В двадцатых числах сентября он ещё лежал с радикулитом, переделывал и правил пьесу «Свеча на ветру», примеривался к новому рассказу; шёл уже новый учебный год, и новомирские события казались полусном. «Дела мои застыли на последней инстанции, ни “да”, ни “нет”», — сообщал он Зубовым, собираясь в Москву. На самом деле всё самое главное уже случилось. 16 сентября Твардовский зафиксировал победу: «Солженицын (“Один день”) одобрен Никитой Сергеевичем». Накануне, 15-го, ему звонил Лебедев, после звонка Твардовский кинулся к жене, расцеловал её и плакал от радости. И сказал в редакции М. Алигер, осторожно спросившей про «ту повесть»: если «Щ» не увидит света после всех усилий, то его, Твардовского, пребывание в «Новом мире» теряет смысл и становится убыточным для литературы. Лебедев просил не отлучаться из Москвы, быть на месте — со дня на день Хрущёв пригласит для беседы и сам всё расскажет. Твардовский смаковал текст телеграммы, которую пошлёт в Рязань: «Поздравляю победой тчк выезжайте Москву». И записал в дневнике: «Сам переживаю эти слова так, как будто они обращены ко мне самому. Счастье».

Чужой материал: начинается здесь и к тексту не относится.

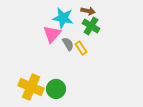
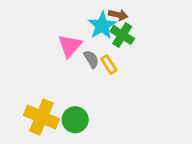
cyan star: (63, 18) -> (102, 26), moved, turned 30

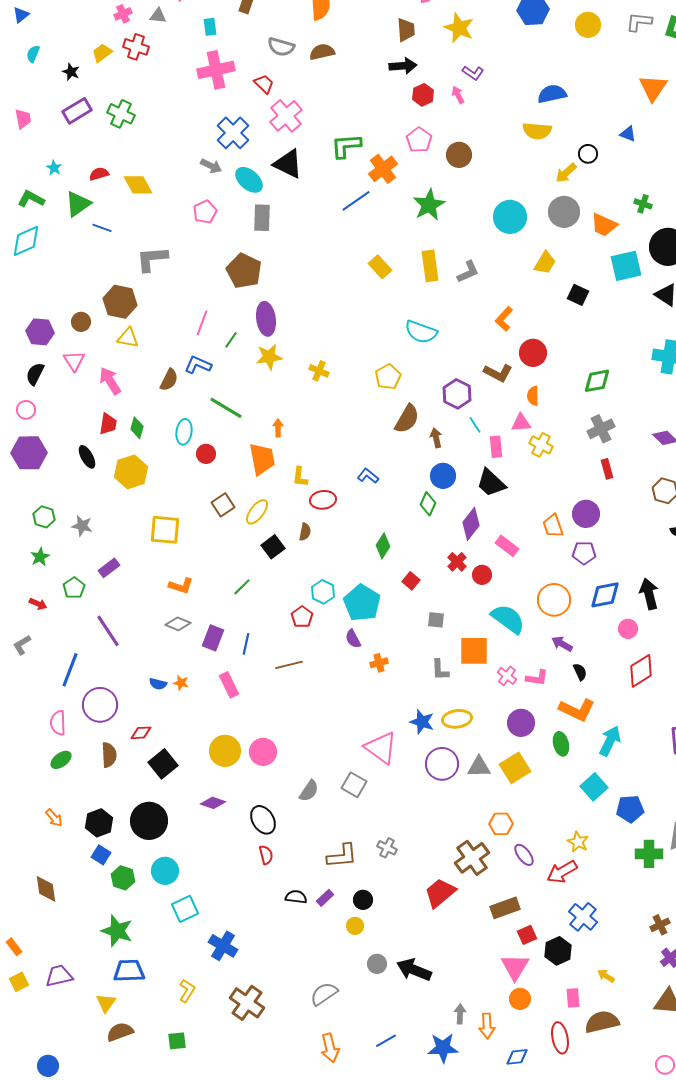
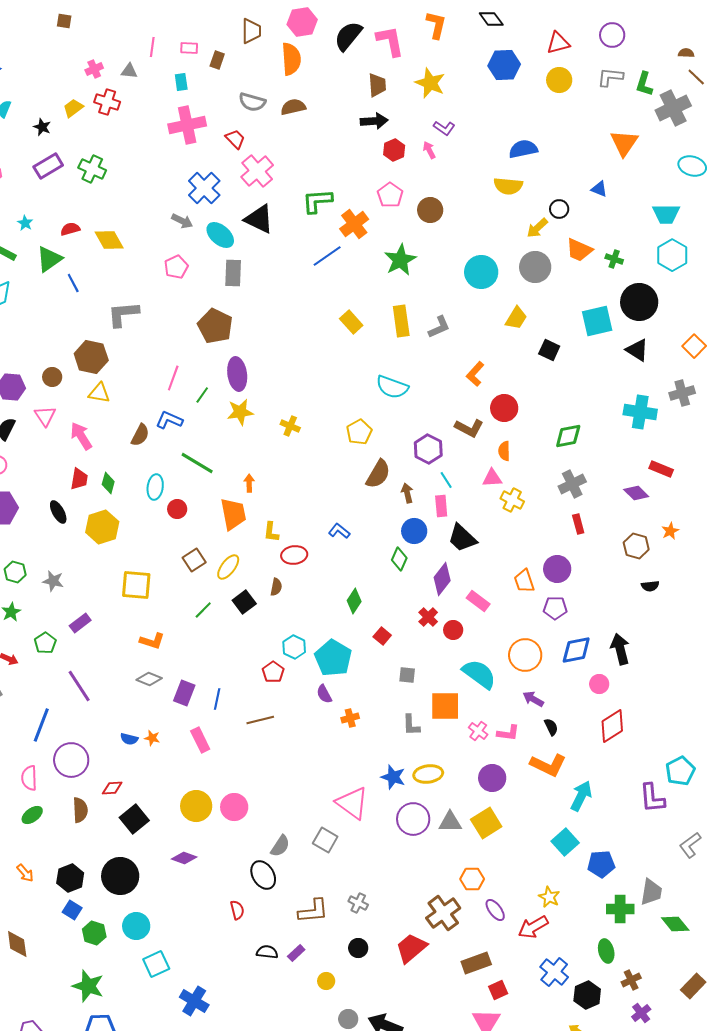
orange trapezoid: (604, 225) -> (579, 250), moved
blue line: (102, 228) -> (73, 283), turned 42
pink rectangle: (496, 447) -> (441, 506), moved
green line: (242, 587) -> (203, 610), moved
green ellipse: (561, 744) -> (606, 951), moved
black ellipse: (263, 820) -> (263, 875), moved
black circle: (363, 900) -> (358, 948), moved
black hexagon: (558, 951) -> (587, 995), moved

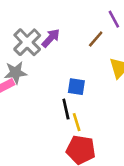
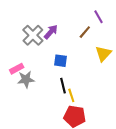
gray star: (16, 73) -> (26, 79), moved
blue square: (76, 87) -> (60, 61), moved

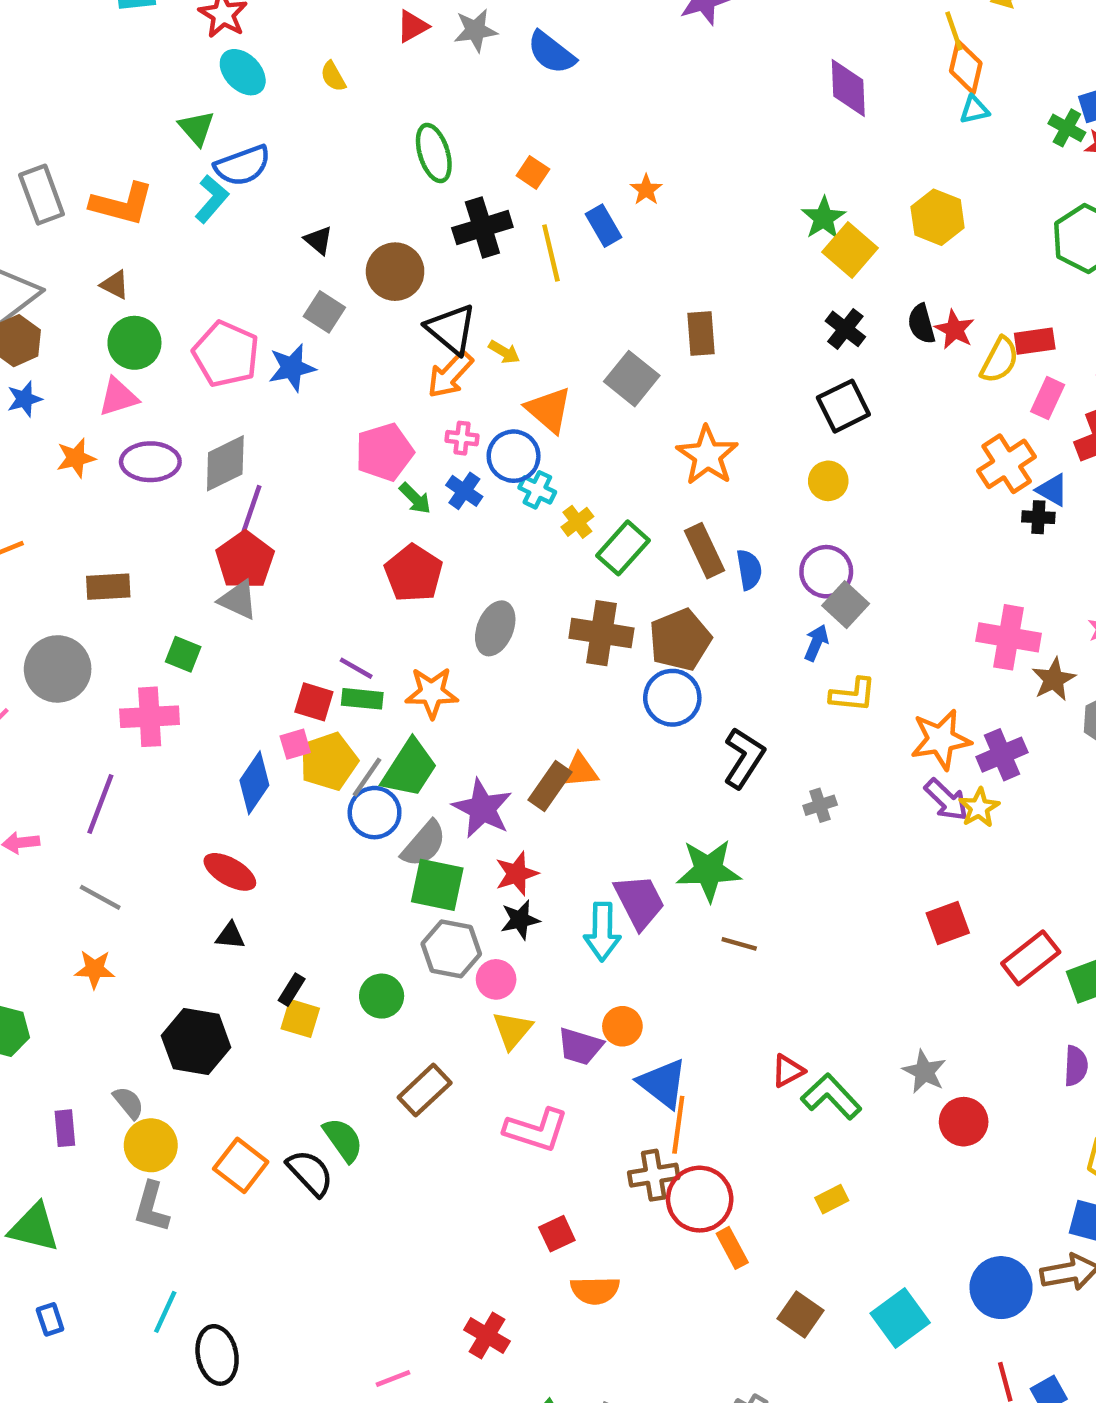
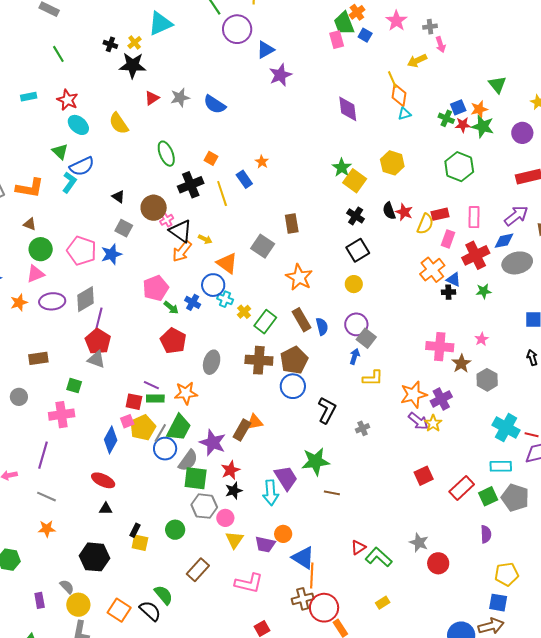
yellow semicircle: (333, 76) -> (119, 123), size x1.6
pink cross: (462, 438) -> (167, 220), moved, turned -32
gray circle: (58, 669) -> (19, 397), size x0.6

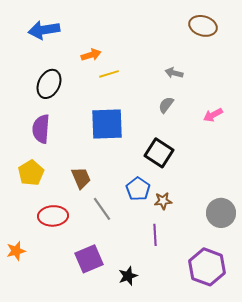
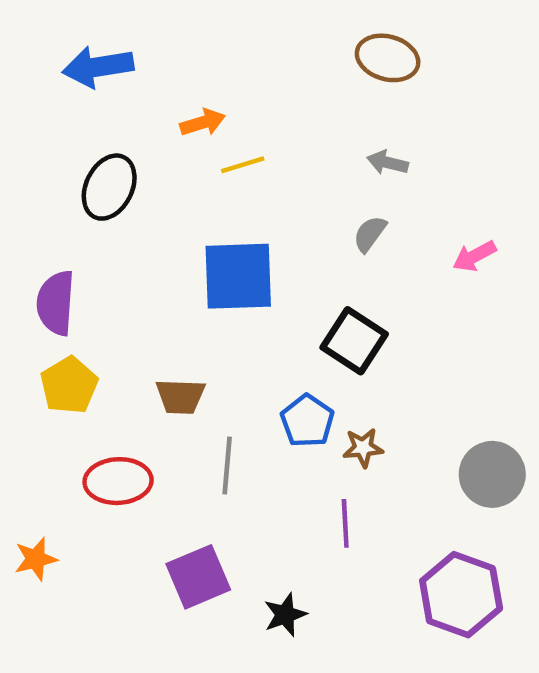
brown ellipse: (203, 26) -> (388, 58), moved
purple semicircle: (41, 129) -> (56, 303), moved
brown trapezoid: (81, 178) -> (180, 396), turned 115
gray line: (102, 209) -> (227, 465), turned 40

Твардовский не надеялся, что Хрущёв сам прочтёт текст. Напротив, он рассчитывал, что Никита как раз таки не прочтёт текст, а, полагаясь на доклад помощника и письмо редактора, даст отмашку поступать «по своему усмотрению». Ан вышло, как радостно отметил Твардовский, «куда круче». Лебедев, выбрав удачное время, стал читать повесть вслух, и Хрущёв слушал. «Первую половину, — рассказывал Лебедев, — мы читали в часы отдыха, а потом он отодвинул с утра все бумаги: давай, читай до конца. Потом пригласил Микояна и Ворошилова, просил послушать отдельные места. Потом спросил: в чём, собственно, дело? о чём хлопочет Твардовский? Лебедев напомнил, что без его, Хрущёва, вмешательства, не увидели бы света «Дали» и что Никита Сергеевич звонил по этому случаю Суслову. И было у Хрущёва лишь одно сомнение — не хлынет ли вслед за «Одним днём» поток других дней других авторов? Лебедев ответил, как отчеканил, снабжённый неотразимым доводом Твардовского: уровень этой вещи как раз будет заслоном против наводнения печати подобного рода материалами — подобными, но не равноценными.

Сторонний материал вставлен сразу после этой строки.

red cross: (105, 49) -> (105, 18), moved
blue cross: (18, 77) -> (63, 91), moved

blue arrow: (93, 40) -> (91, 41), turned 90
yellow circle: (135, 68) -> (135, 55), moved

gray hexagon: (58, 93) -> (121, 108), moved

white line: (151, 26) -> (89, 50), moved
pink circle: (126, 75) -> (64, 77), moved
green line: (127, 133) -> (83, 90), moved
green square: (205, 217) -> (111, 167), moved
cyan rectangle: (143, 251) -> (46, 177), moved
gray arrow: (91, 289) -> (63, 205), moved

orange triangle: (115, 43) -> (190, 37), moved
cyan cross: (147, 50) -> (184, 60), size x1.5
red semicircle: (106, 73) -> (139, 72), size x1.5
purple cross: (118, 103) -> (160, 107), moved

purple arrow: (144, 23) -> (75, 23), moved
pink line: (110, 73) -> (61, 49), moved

Пять дней Твардовский приковался к телефонам. Терзался — каждый новый день — это потеря свежести впечатления; и кто может гарантировать, что Никите, вернувшемуся из отпуска, доброхоты не стукнули уже, что в «Новом мире» готовится крамола. К тому же Лебедев намекнул, что его сообщение не официально, что отдавать текст в набор нельзя (ведь Твардовский как бы ничего ещё не знает), что всё решит только встреча с самим. Когда 20 сентября в журнал позвонил Поликарпов и затребовал назавтра приготовить двадцать экземпляров «этого твоего “Ивана, как его, Парфёныча?”», первое, о чём подумал редактор, что вопрос откладывается, и решение повисает на усмотрение членов Президиума ЦК. Он немедленно позвонил Лебедеву — не значит ли это, что дело худо. «Не значит», — успокоил Лебедев, намекнув, что это формальности: Никита Сергеевич хочет всё обставить демократично, показав предметный урок, что культа личности отныне нет.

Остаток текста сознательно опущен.